City Bus file photo

East Central Elementary students get on Rome Transit Department buses in this file photo from 2014.

Rome city and Rome City Schools netted an extension of their deadline to switch students from the public transit system to buses owned and operated by the school system.

Officials were in a time crunch to change the 35-year-old arrangement before classes start this fall. The Georgia Department of Transportation recently notified City Manager Sammy Rich they’ll have until Jan. 1.

“The Department recognizes that complying with the implementation date will still be challenging ... Please begin educating parents and children on the new procedures as soon as possible,” the letter from GDOT Transit Program Manager Leigh Ann Trainer reads.

Rome City Schools has ordered 35 buses that are scheduled to be delivered by Nov. 1.

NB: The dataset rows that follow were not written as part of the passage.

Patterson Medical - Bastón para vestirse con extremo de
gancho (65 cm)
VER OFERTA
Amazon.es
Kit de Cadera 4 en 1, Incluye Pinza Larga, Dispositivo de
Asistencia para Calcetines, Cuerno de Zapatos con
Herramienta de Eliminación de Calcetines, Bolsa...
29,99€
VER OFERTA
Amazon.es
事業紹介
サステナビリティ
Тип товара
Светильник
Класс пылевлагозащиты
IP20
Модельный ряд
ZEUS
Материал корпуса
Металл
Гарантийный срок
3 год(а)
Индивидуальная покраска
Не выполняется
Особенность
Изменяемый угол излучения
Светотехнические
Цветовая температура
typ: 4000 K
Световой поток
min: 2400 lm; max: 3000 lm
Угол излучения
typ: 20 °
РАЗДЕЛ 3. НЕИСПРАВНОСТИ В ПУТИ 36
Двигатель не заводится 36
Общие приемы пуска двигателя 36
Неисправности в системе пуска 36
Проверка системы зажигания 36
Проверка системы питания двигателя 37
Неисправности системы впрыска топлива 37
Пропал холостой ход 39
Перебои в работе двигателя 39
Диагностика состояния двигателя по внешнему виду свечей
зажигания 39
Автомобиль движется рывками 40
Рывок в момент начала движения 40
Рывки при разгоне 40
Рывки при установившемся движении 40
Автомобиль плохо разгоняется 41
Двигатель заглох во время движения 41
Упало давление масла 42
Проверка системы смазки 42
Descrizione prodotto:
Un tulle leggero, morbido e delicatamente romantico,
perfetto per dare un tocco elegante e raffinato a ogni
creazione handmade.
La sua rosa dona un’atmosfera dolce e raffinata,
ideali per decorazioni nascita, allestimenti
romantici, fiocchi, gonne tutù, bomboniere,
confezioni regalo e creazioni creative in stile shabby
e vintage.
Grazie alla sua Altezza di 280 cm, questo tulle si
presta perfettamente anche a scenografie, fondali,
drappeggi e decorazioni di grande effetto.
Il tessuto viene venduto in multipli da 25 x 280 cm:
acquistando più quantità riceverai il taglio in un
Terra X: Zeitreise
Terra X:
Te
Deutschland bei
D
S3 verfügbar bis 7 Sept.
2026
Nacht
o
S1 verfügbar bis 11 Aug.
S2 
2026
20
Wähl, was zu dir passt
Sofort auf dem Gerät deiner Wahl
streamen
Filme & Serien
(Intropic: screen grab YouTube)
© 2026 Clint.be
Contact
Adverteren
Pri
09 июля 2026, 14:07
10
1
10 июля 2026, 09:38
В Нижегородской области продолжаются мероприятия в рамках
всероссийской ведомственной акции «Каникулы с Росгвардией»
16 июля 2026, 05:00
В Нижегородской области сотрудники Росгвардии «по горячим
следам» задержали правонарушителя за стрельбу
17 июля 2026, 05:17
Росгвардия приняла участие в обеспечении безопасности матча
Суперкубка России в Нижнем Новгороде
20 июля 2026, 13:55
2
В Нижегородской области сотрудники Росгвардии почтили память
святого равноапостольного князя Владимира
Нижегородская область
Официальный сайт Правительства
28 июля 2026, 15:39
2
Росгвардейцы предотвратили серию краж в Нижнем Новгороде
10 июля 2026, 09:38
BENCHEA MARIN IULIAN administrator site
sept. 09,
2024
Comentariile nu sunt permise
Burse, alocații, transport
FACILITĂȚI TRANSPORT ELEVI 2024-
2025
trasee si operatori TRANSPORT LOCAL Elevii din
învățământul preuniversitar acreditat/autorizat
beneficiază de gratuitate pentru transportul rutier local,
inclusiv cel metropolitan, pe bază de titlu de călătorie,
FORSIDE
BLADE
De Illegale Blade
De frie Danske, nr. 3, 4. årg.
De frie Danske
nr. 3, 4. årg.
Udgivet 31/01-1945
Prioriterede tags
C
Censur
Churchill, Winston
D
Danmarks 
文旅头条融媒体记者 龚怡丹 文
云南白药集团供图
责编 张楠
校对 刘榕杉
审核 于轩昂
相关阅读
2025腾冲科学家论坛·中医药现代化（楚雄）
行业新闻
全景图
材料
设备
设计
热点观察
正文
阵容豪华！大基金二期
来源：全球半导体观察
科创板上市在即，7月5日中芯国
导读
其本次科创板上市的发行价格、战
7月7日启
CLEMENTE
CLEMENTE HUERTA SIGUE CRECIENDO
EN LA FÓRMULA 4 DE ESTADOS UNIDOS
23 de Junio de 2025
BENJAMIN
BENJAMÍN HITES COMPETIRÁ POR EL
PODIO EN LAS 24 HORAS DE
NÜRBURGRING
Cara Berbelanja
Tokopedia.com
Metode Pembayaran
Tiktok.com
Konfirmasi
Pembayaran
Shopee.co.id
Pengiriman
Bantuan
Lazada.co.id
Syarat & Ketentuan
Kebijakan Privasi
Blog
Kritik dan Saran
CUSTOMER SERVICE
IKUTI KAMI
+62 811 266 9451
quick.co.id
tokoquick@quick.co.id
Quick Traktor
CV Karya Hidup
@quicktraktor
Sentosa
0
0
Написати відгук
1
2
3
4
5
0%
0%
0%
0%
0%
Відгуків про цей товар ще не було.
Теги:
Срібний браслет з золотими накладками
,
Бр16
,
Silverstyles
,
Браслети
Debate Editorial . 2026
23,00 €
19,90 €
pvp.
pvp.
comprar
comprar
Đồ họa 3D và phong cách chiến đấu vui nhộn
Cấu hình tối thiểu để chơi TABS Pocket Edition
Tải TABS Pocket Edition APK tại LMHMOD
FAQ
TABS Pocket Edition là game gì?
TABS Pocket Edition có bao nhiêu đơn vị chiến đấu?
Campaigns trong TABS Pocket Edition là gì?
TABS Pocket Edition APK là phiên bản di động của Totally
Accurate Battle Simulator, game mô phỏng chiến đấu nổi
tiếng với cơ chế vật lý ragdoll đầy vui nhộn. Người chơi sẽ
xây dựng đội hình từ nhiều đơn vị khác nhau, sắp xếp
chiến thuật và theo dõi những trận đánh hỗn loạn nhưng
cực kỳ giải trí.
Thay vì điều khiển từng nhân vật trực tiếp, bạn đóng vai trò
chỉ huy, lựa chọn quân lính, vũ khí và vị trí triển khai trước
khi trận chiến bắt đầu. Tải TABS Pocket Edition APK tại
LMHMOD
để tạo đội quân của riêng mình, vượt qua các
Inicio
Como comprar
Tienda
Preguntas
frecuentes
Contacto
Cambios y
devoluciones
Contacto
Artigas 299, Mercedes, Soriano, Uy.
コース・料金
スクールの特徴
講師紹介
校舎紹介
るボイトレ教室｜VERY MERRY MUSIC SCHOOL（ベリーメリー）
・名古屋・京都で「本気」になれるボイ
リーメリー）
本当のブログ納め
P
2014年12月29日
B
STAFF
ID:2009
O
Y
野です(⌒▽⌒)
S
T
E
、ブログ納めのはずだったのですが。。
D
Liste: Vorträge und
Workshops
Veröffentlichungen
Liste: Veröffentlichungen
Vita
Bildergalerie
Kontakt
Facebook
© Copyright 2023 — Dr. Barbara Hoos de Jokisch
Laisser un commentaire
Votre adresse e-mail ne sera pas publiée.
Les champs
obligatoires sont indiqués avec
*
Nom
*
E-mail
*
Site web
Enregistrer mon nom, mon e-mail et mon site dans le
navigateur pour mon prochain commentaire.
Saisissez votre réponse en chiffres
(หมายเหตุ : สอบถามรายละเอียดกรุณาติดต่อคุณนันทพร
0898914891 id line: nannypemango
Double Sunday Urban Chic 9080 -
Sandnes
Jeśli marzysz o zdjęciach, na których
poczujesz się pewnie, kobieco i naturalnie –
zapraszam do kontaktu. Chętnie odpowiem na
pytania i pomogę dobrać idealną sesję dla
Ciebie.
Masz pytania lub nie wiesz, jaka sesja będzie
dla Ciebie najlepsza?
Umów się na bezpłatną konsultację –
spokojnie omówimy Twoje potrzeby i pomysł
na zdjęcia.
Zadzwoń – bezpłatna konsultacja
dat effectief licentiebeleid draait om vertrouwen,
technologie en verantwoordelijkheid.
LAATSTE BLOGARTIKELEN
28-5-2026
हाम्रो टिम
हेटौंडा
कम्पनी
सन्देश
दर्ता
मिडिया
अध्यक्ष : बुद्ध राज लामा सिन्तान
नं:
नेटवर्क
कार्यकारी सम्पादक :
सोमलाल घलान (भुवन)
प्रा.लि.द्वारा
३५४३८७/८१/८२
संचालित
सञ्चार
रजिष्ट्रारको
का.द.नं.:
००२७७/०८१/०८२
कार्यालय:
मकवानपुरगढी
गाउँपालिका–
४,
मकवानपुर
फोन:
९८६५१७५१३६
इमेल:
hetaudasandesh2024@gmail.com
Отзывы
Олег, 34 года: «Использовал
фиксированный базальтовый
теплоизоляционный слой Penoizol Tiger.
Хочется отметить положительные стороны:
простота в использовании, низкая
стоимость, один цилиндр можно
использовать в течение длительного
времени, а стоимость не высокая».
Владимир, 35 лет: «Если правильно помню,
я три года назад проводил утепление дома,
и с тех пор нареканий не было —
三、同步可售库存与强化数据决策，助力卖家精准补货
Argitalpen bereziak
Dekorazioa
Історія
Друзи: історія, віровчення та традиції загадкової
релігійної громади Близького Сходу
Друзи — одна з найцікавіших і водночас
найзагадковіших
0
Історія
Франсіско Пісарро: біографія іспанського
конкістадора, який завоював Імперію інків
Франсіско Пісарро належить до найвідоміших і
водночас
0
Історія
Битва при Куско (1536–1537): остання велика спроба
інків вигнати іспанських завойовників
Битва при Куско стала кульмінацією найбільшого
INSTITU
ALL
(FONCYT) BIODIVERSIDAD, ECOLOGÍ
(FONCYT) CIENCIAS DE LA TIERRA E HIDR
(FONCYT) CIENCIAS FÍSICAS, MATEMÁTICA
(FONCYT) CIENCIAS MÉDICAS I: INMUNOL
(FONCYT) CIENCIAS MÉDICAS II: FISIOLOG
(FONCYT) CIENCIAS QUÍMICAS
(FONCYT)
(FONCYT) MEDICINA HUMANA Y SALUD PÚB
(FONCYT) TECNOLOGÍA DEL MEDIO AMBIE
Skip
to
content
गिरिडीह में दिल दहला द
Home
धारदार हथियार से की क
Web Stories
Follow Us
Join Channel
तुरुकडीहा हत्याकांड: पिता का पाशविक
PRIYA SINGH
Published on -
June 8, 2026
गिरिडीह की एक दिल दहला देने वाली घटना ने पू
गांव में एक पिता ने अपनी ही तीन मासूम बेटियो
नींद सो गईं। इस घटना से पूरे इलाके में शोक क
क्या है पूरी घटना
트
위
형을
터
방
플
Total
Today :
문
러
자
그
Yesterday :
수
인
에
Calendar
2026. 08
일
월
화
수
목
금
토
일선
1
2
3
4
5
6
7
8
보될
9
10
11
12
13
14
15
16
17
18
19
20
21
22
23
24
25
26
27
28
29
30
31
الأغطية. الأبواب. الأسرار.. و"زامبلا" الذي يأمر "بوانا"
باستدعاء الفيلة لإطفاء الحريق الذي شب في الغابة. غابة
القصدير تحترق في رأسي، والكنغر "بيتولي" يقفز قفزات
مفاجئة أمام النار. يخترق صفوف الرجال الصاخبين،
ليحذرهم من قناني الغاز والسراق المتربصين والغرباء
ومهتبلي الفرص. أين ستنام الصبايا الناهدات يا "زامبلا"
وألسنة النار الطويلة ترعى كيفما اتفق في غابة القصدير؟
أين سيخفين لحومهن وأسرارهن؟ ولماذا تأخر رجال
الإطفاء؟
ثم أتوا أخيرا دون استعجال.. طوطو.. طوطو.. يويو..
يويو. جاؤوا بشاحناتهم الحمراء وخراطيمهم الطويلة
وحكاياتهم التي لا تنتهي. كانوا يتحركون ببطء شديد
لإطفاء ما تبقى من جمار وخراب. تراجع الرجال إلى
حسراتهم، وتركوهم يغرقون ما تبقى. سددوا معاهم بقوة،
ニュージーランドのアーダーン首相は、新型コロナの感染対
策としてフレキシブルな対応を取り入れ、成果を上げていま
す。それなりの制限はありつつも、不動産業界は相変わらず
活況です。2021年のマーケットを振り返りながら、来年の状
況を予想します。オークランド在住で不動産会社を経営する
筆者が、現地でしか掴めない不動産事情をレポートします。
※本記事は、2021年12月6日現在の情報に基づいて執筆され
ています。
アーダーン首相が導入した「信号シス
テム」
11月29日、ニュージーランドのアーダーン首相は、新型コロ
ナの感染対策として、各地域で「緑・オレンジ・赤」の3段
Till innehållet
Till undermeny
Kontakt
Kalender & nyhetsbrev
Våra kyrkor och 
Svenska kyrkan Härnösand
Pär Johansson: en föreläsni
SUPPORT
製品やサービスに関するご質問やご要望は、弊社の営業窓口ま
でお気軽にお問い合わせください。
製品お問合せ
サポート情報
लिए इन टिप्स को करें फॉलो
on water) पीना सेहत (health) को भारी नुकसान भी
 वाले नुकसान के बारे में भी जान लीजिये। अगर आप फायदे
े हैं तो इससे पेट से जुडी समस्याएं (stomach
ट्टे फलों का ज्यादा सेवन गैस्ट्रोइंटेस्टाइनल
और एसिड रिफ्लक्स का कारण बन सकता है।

Drivers — who need a special license — still have to be hired and trained.

Assistant City Manager Patrick Eidson expressed disappointment Thursday that the extension would go public before he had a chance to notify transit employees — some of whom are off for the summer break. An internal memo is slated to go out today.

City officials have been keeping drivers updated on developments and he said that support is continuing.

“We’re already working on how we can transfer our drivers who are interested in working for the school system,” Eidson said. “That’s underway. We’re going to make sure our drivers are trained and prepared for this.”

A Federal Transit Administration audit last year noted that transporting students on the public transportation system it funds is a violation of federal regulations.

The original order was to end the contract immediately, but Rich, Eidson and school officials launched a campaign on several fronts that resulted in an Aug. 1 deadline for the transition. They’ve been working with GDOT to get a 12-month extension, Eidson said, but appreciate even the bump to Jan. 1.

With breathing space for the schools secured, however, the city still has to determine what’s going to happen with its public transportation system.

“Support (from the FTA) was tied to general ridership,” Eidson explained. “With all those tripper riders gone, we don’t know what that’s going to do in terms of funding for it.”

But officials believe there’s a need to keep both the mainline bus service and the heavily used paratransit service.

Eidson said they are finalizing a request for proposals from consultants who can evaluate those services and come up with a path for future growth. The expenses associated with the tripper service will be gone, he noted, but how to maintain federal funding is a complicated issue.

“It all comes down to dollars and cents, but this affects our entire community,” Eidson said.